The Parkersburg Jacksons

Descendants of George & Elizabeth Brake Jackson

Compiled by Linda Brake Meyers

                                                                                                                                                                       Research Assistants

Nancy Ann Jackson, Ph.D

John M. Jackson

Published by Jackson Brigade, Inc.

An association of the descendants of John and Elizabeth Cummins Jackson

2004

 

          At a time when our nation tottered on the brink of a tumultuous civil war, two descendants of George Jackson moved into the Wood County, (West) Virginia area.  They had already risen to prominence in local circles, but it was in Wood County that they achieved great distinction and walked the streets of fame.  Not only were they involved in western Virginia’s early gas and oil boom, they also played important roles in the legislative decision-making process during the Civil War, resulting eventually in the formation of the new state of West Virginia in 1863.

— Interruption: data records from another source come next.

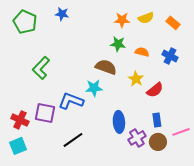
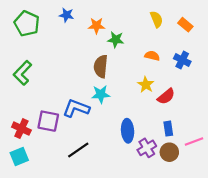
yellow semicircle: (146, 18) -> (156, 19), turned -91
orange star: (122, 20) -> (96, 26), moved
green star: (118, 44) -> (116, 40), moved
brown semicircle: (106, 67) -> (101, 66), moved, turned -105
green L-shape: (41, 68) -> (23, 73), moved

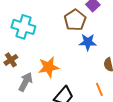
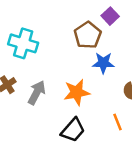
orange star: (49, 67) -> (77, 92), moved
gray arrow: (26, 82) -> (37, 93), moved

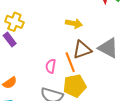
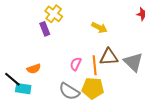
yellow arrow: (74, 24) -> (99, 28), moved

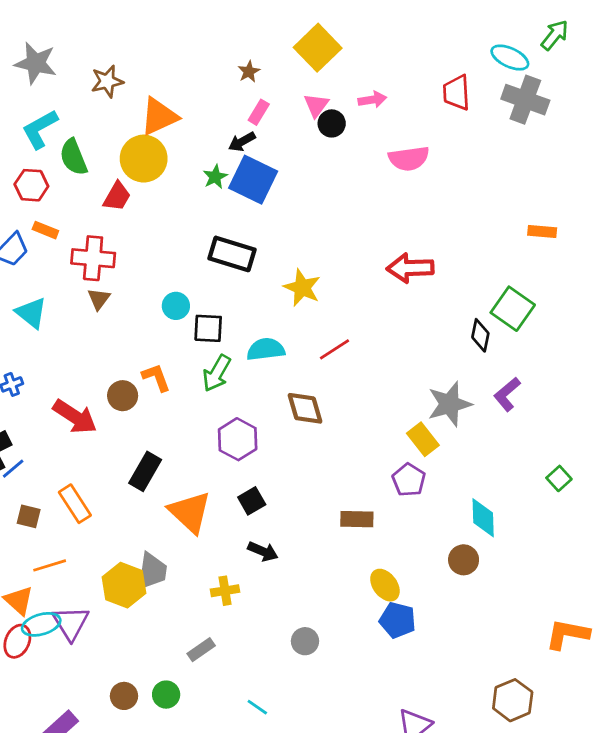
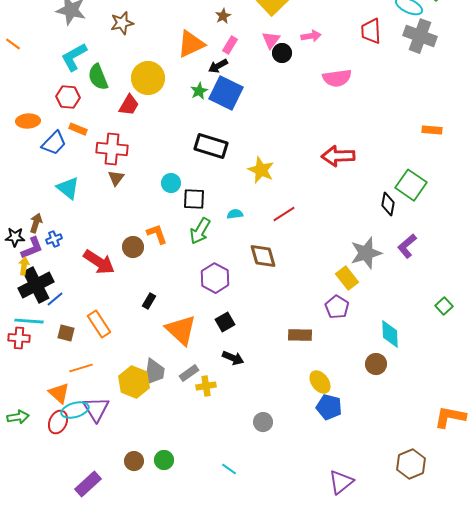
orange triangle: (159, 116) -> (191, 44), moved
cyan semicircle: (266, 349) -> (235, 214), size x0.6
black rectangle: (145, 471) -> (149, 301), size x0.6
gray rectangle: (201, 650) -> (189, 373), moved

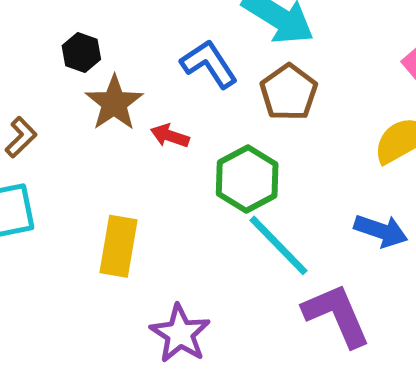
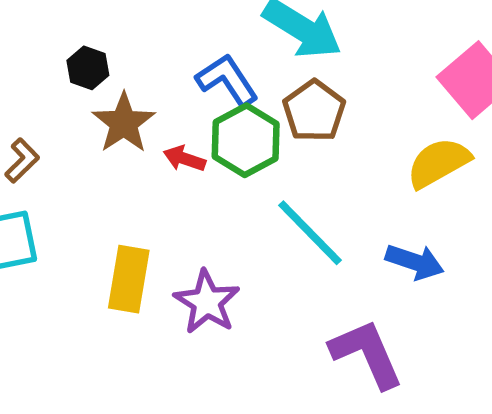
green hexagon: (247, 179) -> (246, 140), moved
cyan line: (278, 245) -> (310, 233), moved
purple star: (180, 334) -> (207, 302), moved

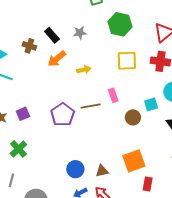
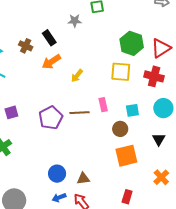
green hexagon: (120, 24) -> (132, 43), moved
gray star: (80, 33) -> (75, 21), moved
yellow arrow: (84, 70) -> (77, 76), turned 136
cyan square: (151, 104) -> (132, 110), moved
orange square: (134, 161) -> (126, 156), moved

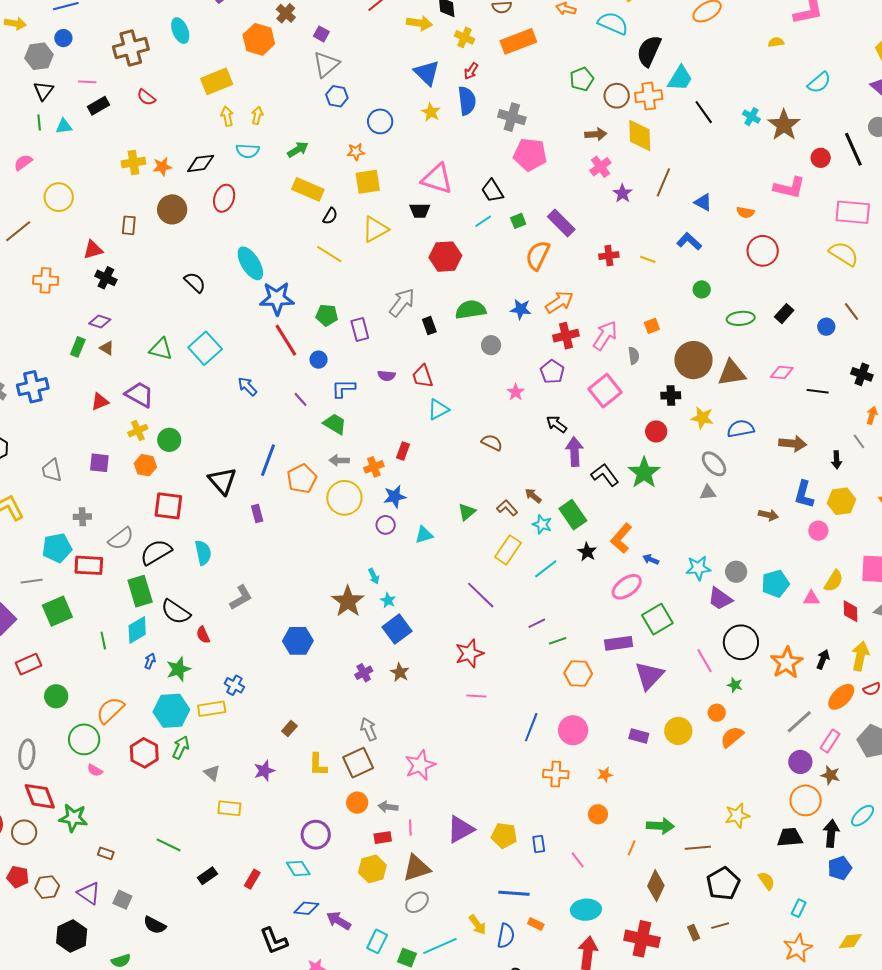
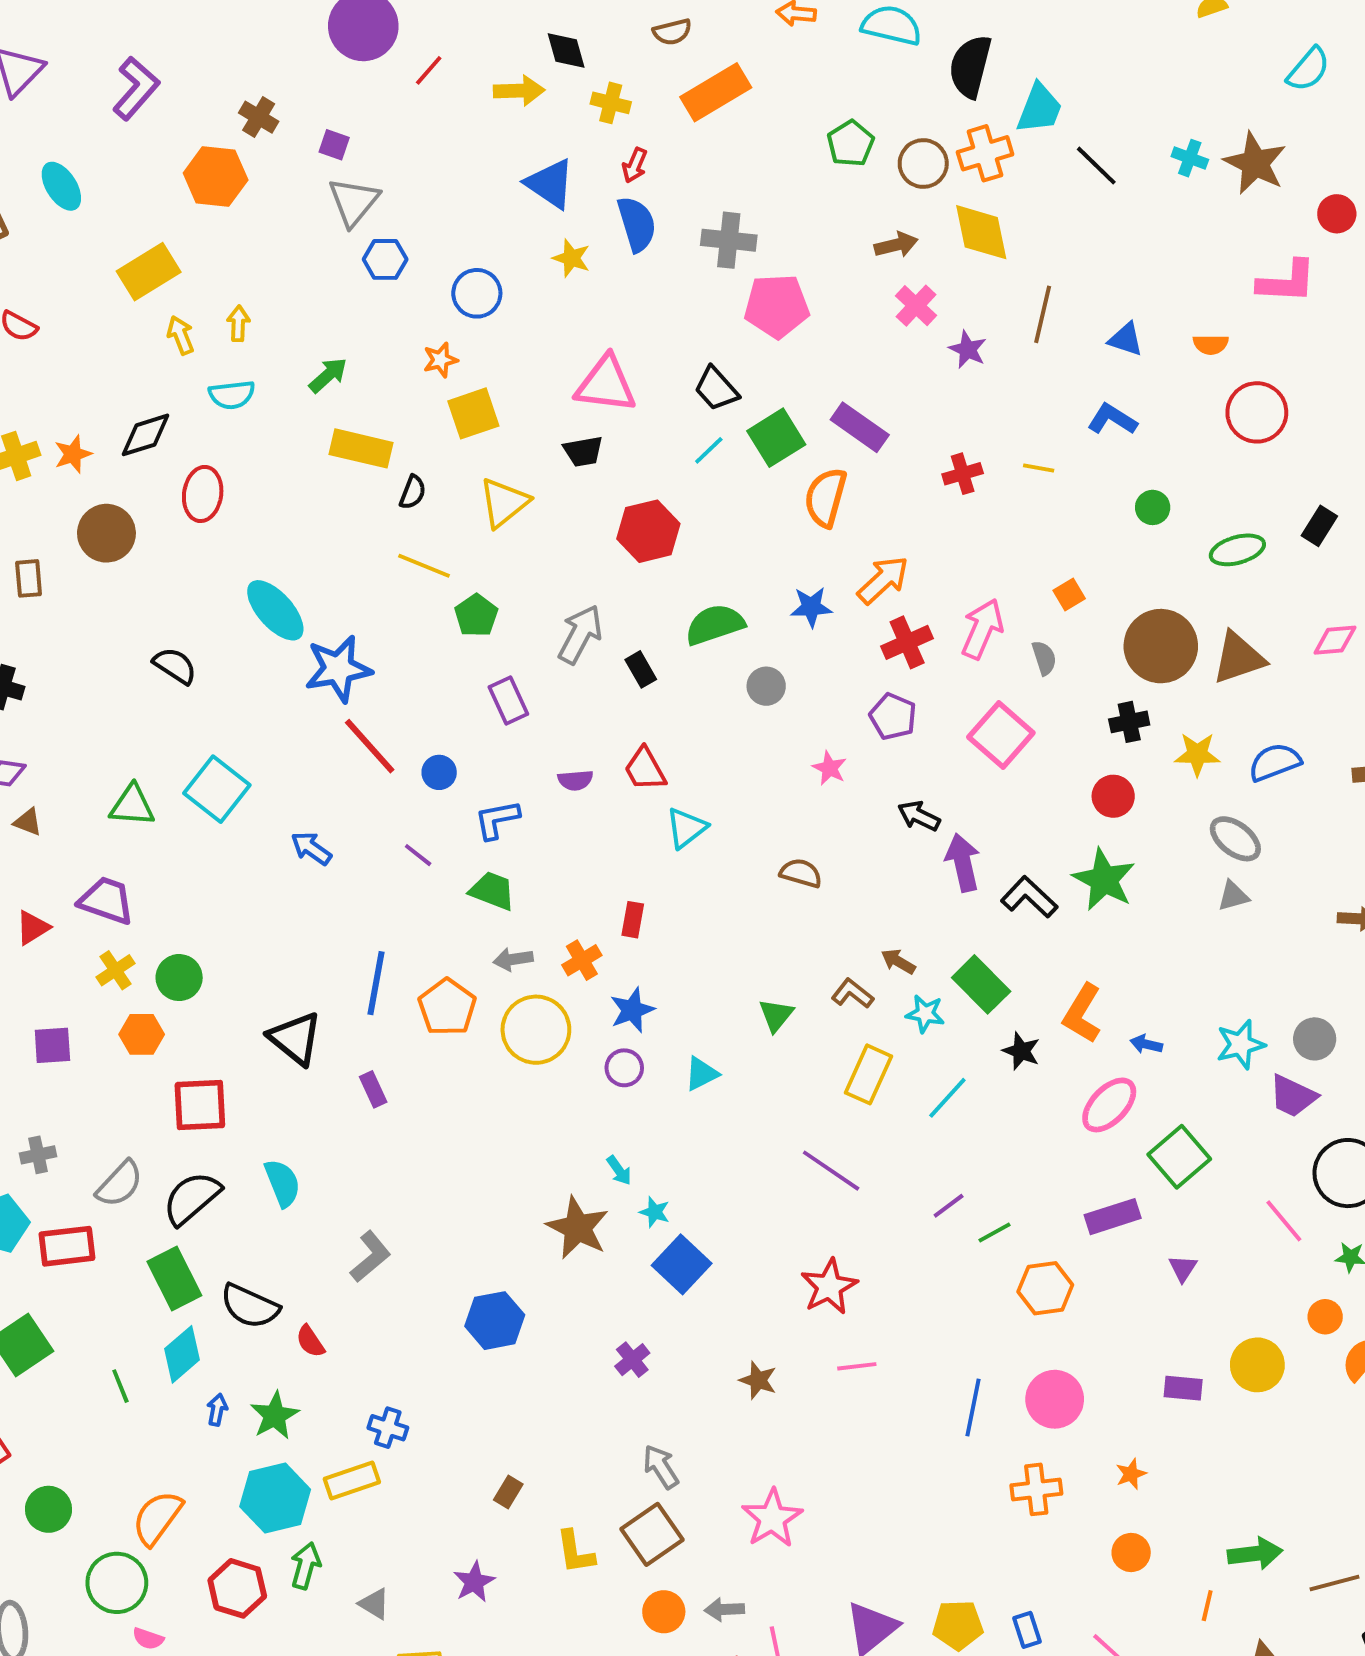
green square: (518, 221) -> (776, 438), size x1.8
green pentagon: (327, 315) -> (476, 615), moved, turned -30
brown star: (400, 672) -> (758, 1380), moved
purple triangle: (649, 676) -> (1183, 1268), size x0.5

                Though he was greatly respected as an antebellum legislator and judge by individuals in Wood and surrounding counties, William Lowther Jackson returned from the Civil War a defeated Confederate general, known derisively as “Mudwall” and shunned by those he had formerly served in public office.  As a result, he left his native state and migrated to Louisville, Kentucky, where he continued in his walk of fame until his death.  William was the grandson of George Jackson, who was an early pioneer of what is now West Virginia and had an illustrious career in his own right.  General William Lowther Jackson’s history and genealogy is presented in Chapter One, “Family of William Lowther Jackson.”

                General John Jay Jackson, the progenitor of the second family presented in this book, was the grandson of George Jackson and the illegitimate son of John George Jackson, congressman, entrepreneur and brother-in-law to President James Madison.

                George and his son John George Jackson set the pace for General John Jay Jackson’s walk of fame.  John Jay’s speech in Richmond regarding Virginia’s secession from the Union is a historical moment in American history.  His views and those of his three sons during the formation of West Virginia are part of the historical scene.  All three of his sons and many of his descendants walked the streets of fame, as will be shown by the compiled sketches in this book.

 

Contains 46 portraits; 11 pictures of homes; 21 pictures of tombstones and 18 miscellaneous pictures.  Approximately 246 pages in a spiral bound laminated heavy card stock paper.  Cost:  $35.00  plus $5.00 shipping and handling per book.  If prepaid for delivery at the Jackson Brigade reunion Aug. 7 & 8, 2004 in Parkersburg, shipping and handling can be omitted.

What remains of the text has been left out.